A vencedora do Prémio Leya, a residir em Londres há quase nove anos, espera que a distinção possa ser um momento de viragem. "Nem queria acreditar. Nunca pensei ganhar."

Gabriela Ruivo Trindade, a vencedora da sexta edição do Prémio Leya, com a obra "Uma Outra Voz", estava dentro do carro, prestes a arrancar, quando recebeu a boa notícia. "Foi uma sorte. Se já estivesse a conduzir nem teria atendido a chamada", disse ao Expresso, entre gargalhadas.

Natural de Lisboa, com 43 anos, mas a residir em Londres há cerca de nove, a autora é a primeira mulher a conquistar este prémio, tendo sido escolhida, segundo o júri, pela sua "consistência narrativa", nomeadamente "na caracterização das personangens femininas".

O livro premiado começou a ser escrito em 2008 e "demorou muito" a chegar ao fim.

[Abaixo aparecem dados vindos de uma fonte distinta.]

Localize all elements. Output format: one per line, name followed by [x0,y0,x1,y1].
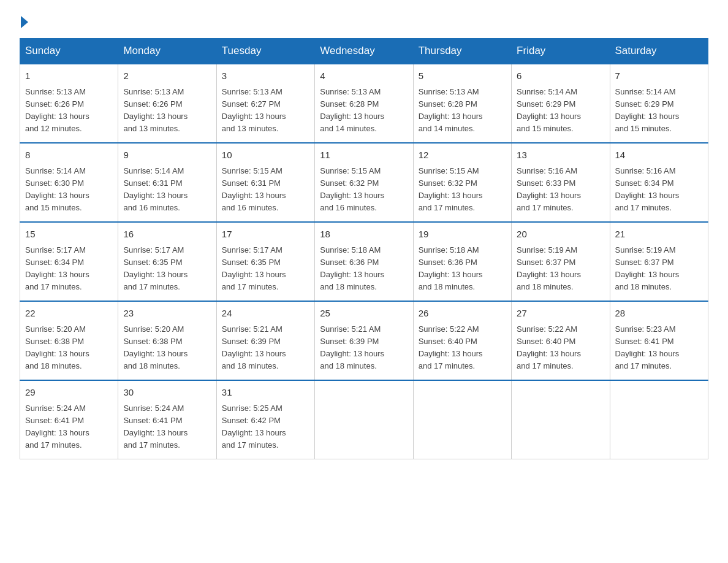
day-number: 18 [320,228,408,242]
day-info: Sunrise: 5:21 AMSunset: 6:39 PMDaylight:… [222,324,286,370]
calendar-cell: 5Sunrise: 5:13 AMSunset: 6:28 PMDaylight… [413,64,511,143]
calendar-cell [610,380,708,459]
day-number: 29 [25,386,113,400]
day-info: Sunrise: 5:18 AMSunset: 6:36 PMDaylight:… [419,245,483,291]
calendar-week-3: 15Sunrise: 5:17 AMSunset: 6:34 PMDayligh… [20,222,708,301]
day-number: 7 [615,69,703,83]
calendar-week-4: 22Sunrise: 5:20 AMSunset: 6:38 PMDayligh… [20,301,708,380]
logo-arrow-icon [21,16,28,28]
day-info: Sunrise: 5:21 AMSunset: 6:39 PMDaylight:… [320,324,384,370]
day-info: Sunrise: 5:20 AMSunset: 6:38 PMDaylight:… [123,324,188,370]
calendar-cell [315,380,413,459]
calendar-cell: 27Sunrise: 5:22 AMSunset: 6:40 PMDayligh… [512,301,610,380]
day-info: Sunrise: 5:18 AMSunset: 6:36 PMDaylight:… [320,245,384,291]
day-info: Sunrise: 5:14 AMSunset: 6:30 PMDaylight:… [25,166,89,212]
day-number: 2 [123,69,211,83]
day-info: Sunrise: 5:17 AMSunset: 6:35 PMDaylight:… [222,245,286,291]
calendar-header-row: SundayMondayTuesdayWednesdayThursdayFrid… [20,39,708,64]
day-number: 8 [25,148,113,163]
day-number: 19 [419,228,506,242]
day-number: 22 [25,307,113,321]
day-info: Sunrise: 5:15 AMSunset: 6:32 PMDaylight:… [320,166,384,212]
weekday-header-wednesday: Wednesday [315,39,413,64]
day-info: Sunrise: 5:14 AMSunset: 6:29 PMDaylight:… [615,87,680,133]
calendar-cell: 14Sunrise: 5:16 AMSunset: 6:34 PMDayligh… [610,143,708,222]
calendar-cell [413,380,511,459]
calendar-cell: 11Sunrise: 5:15 AMSunset: 6:32 PMDayligh… [315,143,413,222]
logo [20,15,28,27]
day-info: Sunrise: 5:22 AMSunset: 6:40 PMDaylight:… [419,324,483,370]
calendar-cell: 15Sunrise: 5:17 AMSunset: 6:34 PMDayligh… [20,222,118,301]
calendar-cell: 6Sunrise: 5:14 AMSunset: 6:29 PMDaylight… [512,64,610,143]
calendar-cell [512,380,610,459]
calendar-cell: 21Sunrise: 5:19 AMSunset: 6:37 PMDayligh… [610,222,708,301]
calendar-week-1: 1Sunrise: 5:13 AMSunset: 6:26 PMDaylight… [20,64,708,143]
day-number: 5 [419,69,506,83]
day-info: Sunrise: 5:24 AMSunset: 6:41 PMDaylight:… [123,404,188,450]
day-number: 20 [517,228,604,242]
calendar-cell: 12Sunrise: 5:15 AMSunset: 6:32 PMDayligh… [413,143,511,222]
calendar-cell: 31Sunrise: 5:25 AMSunset: 6:42 PMDayligh… [216,380,314,459]
day-info: Sunrise: 5:19 AMSunset: 6:37 PMDaylight:… [517,245,581,291]
day-number: 23 [123,307,211,321]
day-info: Sunrise: 5:19 AMSunset: 6:37 PMDaylight:… [615,245,680,291]
calendar-cell: 30Sunrise: 5:24 AMSunset: 6:41 PMDayligh… [118,380,216,459]
day-info: Sunrise: 5:25 AMSunset: 6:42 PMDaylight:… [222,404,286,450]
day-number: 24 [222,307,309,321]
calendar-cell: 8Sunrise: 5:14 AMSunset: 6:30 PMDaylight… [20,143,118,222]
day-info: Sunrise: 5:14 AMSunset: 6:31 PMDaylight:… [123,166,188,212]
day-number: 31 [222,386,309,400]
calendar-cell: 19Sunrise: 5:18 AMSunset: 6:36 PMDayligh… [413,222,511,301]
calendar-cell: 26Sunrise: 5:22 AMSunset: 6:40 PMDayligh… [413,301,511,380]
calendar-cell: 2Sunrise: 5:13 AMSunset: 6:26 PMDaylight… [118,64,216,143]
calendar-cell: 9Sunrise: 5:14 AMSunset: 6:31 PMDaylight… [118,143,216,222]
calendar-cell: 16Sunrise: 5:17 AMSunset: 6:35 PMDayligh… [118,222,216,301]
calendar-cell: 4Sunrise: 5:13 AMSunset: 6:28 PMDaylight… [315,64,413,143]
weekday-header-thursday: Thursday [413,39,511,64]
day-info: Sunrise: 5:13 AMSunset: 6:27 PMDaylight:… [222,87,286,133]
calendar-cell: 17Sunrise: 5:17 AMSunset: 6:35 PMDayligh… [216,222,314,301]
day-number: 6 [517,69,604,83]
day-info: Sunrise: 5:20 AMSunset: 6:38 PMDaylight:… [25,324,89,370]
day-info: Sunrise: 5:16 AMSunset: 6:33 PMDaylight:… [517,166,581,212]
day-number: 3 [222,69,309,83]
day-info: Sunrise: 5:13 AMSunset: 6:26 PMDaylight:… [25,87,89,133]
day-number: 1 [25,69,113,83]
calendar-cell: 22Sunrise: 5:20 AMSunset: 6:38 PMDayligh… [20,301,118,380]
weekday-header-tuesday: Tuesday [216,39,314,64]
day-number: 4 [320,69,408,83]
day-info: Sunrise: 5:16 AMSunset: 6:34 PMDaylight:… [615,166,680,212]
calendar-cell: 25Sunrise: 5:21 AMSunset: 6:39 PMDayligh… [315,301,413,380]
calendar-cell: 3Sunrise: 5:13 AMSunset: 6:27 PMDaylight… [216,64,314,143]
day-info: Sunrise: 5:13 AMSunset: 6:28 PMDaylight:… [320,87,384,133]
day-number: 30 [123,386,211,400]
calendar-cell: 18Sunrise: 5:18 AMSunset: 6:36 PMDayligh… [315,222,413,301]
calendar-cell: 24Sunrise: 5:21 AMSunset: 6:39 PMDayligh… [216,301,314,380]
calendar-cell: 28Sunrise: 5:23 AMSunset: 6:41 PMDayligh… [610,301,708,380]
day-number: 27 [517,307,604,321]
calendar-table: SundayMondayTuesdayWednesdayThursdayFrid… [20,38,708,459]
day-number: 9 [123,148,211,163]
day-info: Sunrise: 5:24 AMSunset: 6:41 PMDaylight:… [25,404,89,450]
day-number: 26 [419,307,506,321]
calendar-week-2: 8Sunrise: 5:14 AMSunset: 6:30 PMDaylight… [20,143,708,222]
day-number: 14 [615,148,703,163]
day-number: 17 [222,228,309,242]
day-info: Sunrise: 5:17 AMSunset: 6:35 PMDaylight:… [123,245,188,291]
calendar-cell: 7Sunrise: 5:14 AMSunset: 6:29 PMDaylight… [610,64,708,143]
day-number: 28 [615,307,703,321]
day-number: 13 [517,148,604,163]
calendar-cell: 13Sunrise: 5:16 AMSunset: 6:33 PMDayligh… [512,143,610,222]
day-number: 16 [123,228,211,242]
calendar-cell: 10Sunrise: 5:15 AMSunset: 6:31 PMDayligh… [216,143,314,222]
day-info: Sunrise: 5:17 AMSunset: 6:34 PMDaylight:… [25,245,89,291]
day-number: 25 [320,307,408,321]
weekday-header-friday: Friday [512,39,610,64]
day-number: 21 [615,228,703,242]
weekday-header-monday: Monday [118,39,216,64]
day-number: 15 [25,228,113,242]
calendar-cell: 1Sunrise: 5:13 AMSunset: 6:26 PMDaylight… [20,64,118,143]
day-info: Sunrise: 5:13 AMSunset: 6:28 PMDaylight:… [419,87,483,133]
calendar-cell: 20Sunrise: 5:19 AMSunset: 6:37 PMDayligh… [512,222,610,301]
day-number: 11 [320,148,408,163]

Conta "um pouco" a história da sua família e tem por cenário Estremoz, "era ainda vila" na altura em que decorre a ação, "no princípio de século XX".

A escrita é algo que vem de longe, conta Gabriela Ruivo Trindade, "sobretudo contos e crónicas", mas publicar sempre se revelou "complicado". A própria obra agora distinguida, "Uma Outra Voz", chegou a ser enviada para uma editora, que a recusou. "Acabou por ser positivo,. Revi o livro e alterei-o, ficou melhor", admite.

Quanto ao futuro, "ainda estou a tentar digerir". Tem, no entanto a expetativa de que o prémio possa marcar um ponto de viragem. Psicóloga de formação, Gabriela está atualmente desempregada e gostava de encarar a escrita como uma opção mais séria".

"O melhor do prémio talvez seja isso mesmo: poder escrever e publicar", confessou.

Edição muito concorrida

O concurso da Leya recebeu este ano 491 originais de 14 países. O grupo editorial tinha anunciado recentemente que 2013 representa a edição "mais concorrida e internacional de todas".

No valor de 100 mil euros, este é o prémio de maior valor pecuniário para a literatura de expressão portuguesa. O ano passado foi atribuído a Nuno Camarneiro, pela obra "Debaixo de Algum Céu" .

De acordo com as regras do concurso, os inéditos são analisados sem que o júri conheça os autores. Só depois de a obra vencedora estar escolhida é que se abrem os envelopes que identificam a identidade dos escritores.

Murilo Carvalho, João Paulo Borges Coelho e João Ricardo Pedro foram os vencedores das edições anteriores. Em 2010 o prémio não foi atribuído, dada a falta de qualidade dos originais a concurso.